One thing I don't like with ab is it doesn't measure the outliers, meaning some requests might takes 0.5 seconds, some 5 seconds. All requests are counted, whatever they took to be serviced. I would prefer a Connector that avoid outlier (or at least I don't want to be the outlier when I log on to my bank account!). Let see what the second benchmarks can tell:

Real world benchmark
The purpose of my second benchmark is to stress the server with a real world application that contains complex Servlet, JSP and Database transaction. I think ab is good indicator of performance but focus more on throughput than scalability. The next benchmark simulates an e-commerce site. Customers can browse through a large inventory of items, put those items into shopping carts, purchase them, open new accounts, get account status: all the basic things you'd expect. There is also an admin interface for updating prices, adding inventory, and so on. Each customer will execute a typical scenario at random; each hit on the website is counted as an operation.

The benchmark measures the maximum number of users that the website can handle assuming that 90% of the responses must come back within 2 seconds and that the average think time of the users is 8 seconds. The result are:

j-tpcw.jpg
Grizzly: 2850 APR: 2110 HTTP11: 1610

Note: I have try APR with 10 threads, 1000 threads and the best results was obtainned using 500 threads.

Conclusion
Do your own conclusion ;-) My goal here was to demonstrate that NIO (using non blocking sockets) HTTP Connector are ready for prime time. I hope the myth is over....

Once I have a chance, I would like to compare Grizzly with Jetty (since Jetty has an NIO implementation). I just need to find someone who knows Jetty and can help me configuring it properly :-)

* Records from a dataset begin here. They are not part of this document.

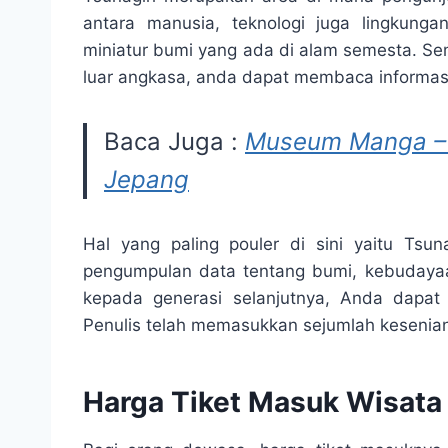
antara manusia, teknologi juga lingkung
miniatur bumi yang ada di alam semesta. Se
luar angkasa, anda dapat membaca informasi
Baca Juga :
Museum Manga – 
Jepang
Hal yang paling pouler di sini yaitu Tsu
pengumpulan data tentang bumi, kebudayaan
kepada generasi selanjutnya, Anda dapat
Penulis telah memasukkan sejumlah kesenian
Harga Tiket Masuk Wisat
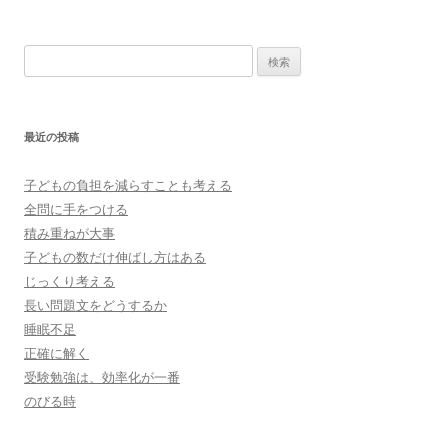
検
索:
最近の投稿
子どもの負担を減らすことも考える
全問に手をつける
積み重ねが大事
子どもの数だけ伸ばし方はある
じっくり考える
長い問題文をどうするか
睡眠不足
正確に解く
受験勉強は、効率化が一番
のびる時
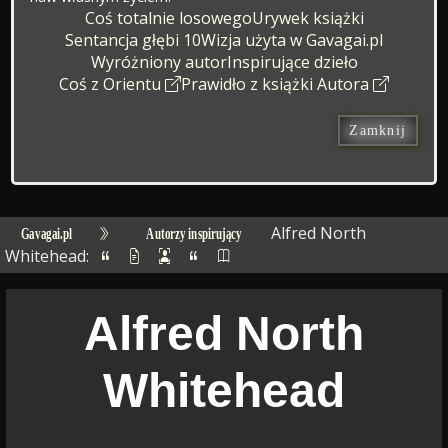
Coś totalnie losowego
Urywek książki
Sentancja głębi 10
Wizja użyta w Gavagai.pl
Wyróżniony autor
Inspirujące dzieło
Coś z Orientu
Prawidło z książki Autora
Zamknij
Alfred North
Gavagai.pl
Autorzy inspirujący
Whitehead:
Alfred North
Whitehead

Finally, during this exercise I've found a bug with the 2.4 kernel and the performance was really bad. Also, it is quite possible you run benchmarks where Tomcat perform better. I would be interested to learn about the way Tomcat was configured.....


technorati:


Bookmark blog post: del.icio.us del.icio.us Digg Digg DZone DZone Furl Furl Reddit Reddit
Comments
Comments are listed in date ascending order (oldest first) | Post Comment

  • I thought we found that there is no need to switch off on-demand initialization and the performance issue was due to the VM bug you mentioned inthe conclusion.

    So, what is the use of switching off on-demand initialization?

    Posted by: binod on March 19, 2006 at 09:49 PM

  • In doing some perf benchmarks and looking at more rich UI interactions over HTTP via XML, JSON, or DWR, there's a lot more information being posted from the client. We've benchmarked some pretty poor performance from popular containers, including Tomcat, but I'm wondering if you could add numbers as they relate to posting 500B to 5KB transmissions up to the server?

    Posted by: jhook on March 19, 2006 at 09:50 PM

  • To Binod: We closed bugafter after we found the 2.4 problem. I did all the tests before and didn't want to respin everything. There is no performance hit by the onDemand stuff :-)

    Posted by: jfarcand on March 20, 2006 at 01:53 PM

  • To Jacob: Can you elaborate more on the way you want the numbers? Do you want to measure performance of POSTing 500b to 5KB or GETing those? With ab it is only GET. If you have a link to the benchmark you are using, I can run it on GlassFish.

    Posted by: jfarcand on March 20, 2006 at 01:56 PM

  • it's out of curiosity, we're trying to analyze possible slow downs with posting large amounts of info and then processing, but it seems that simply requesting the parameter that contains large amounts of data caused a bottleneck in the way that the inputstream is handled by the containers.
    I guess a good test would be to post a parameter value of varying sizes: 500b to 5KB of XML or random data and then on the servlet, simply just get the parameter and ACK back to the client. There's a lot of focus on download performance from these connectors, but with AJAX, DWR, JSF, etc, it'd be nice to see if there's differences with upload performance with posting parameter information.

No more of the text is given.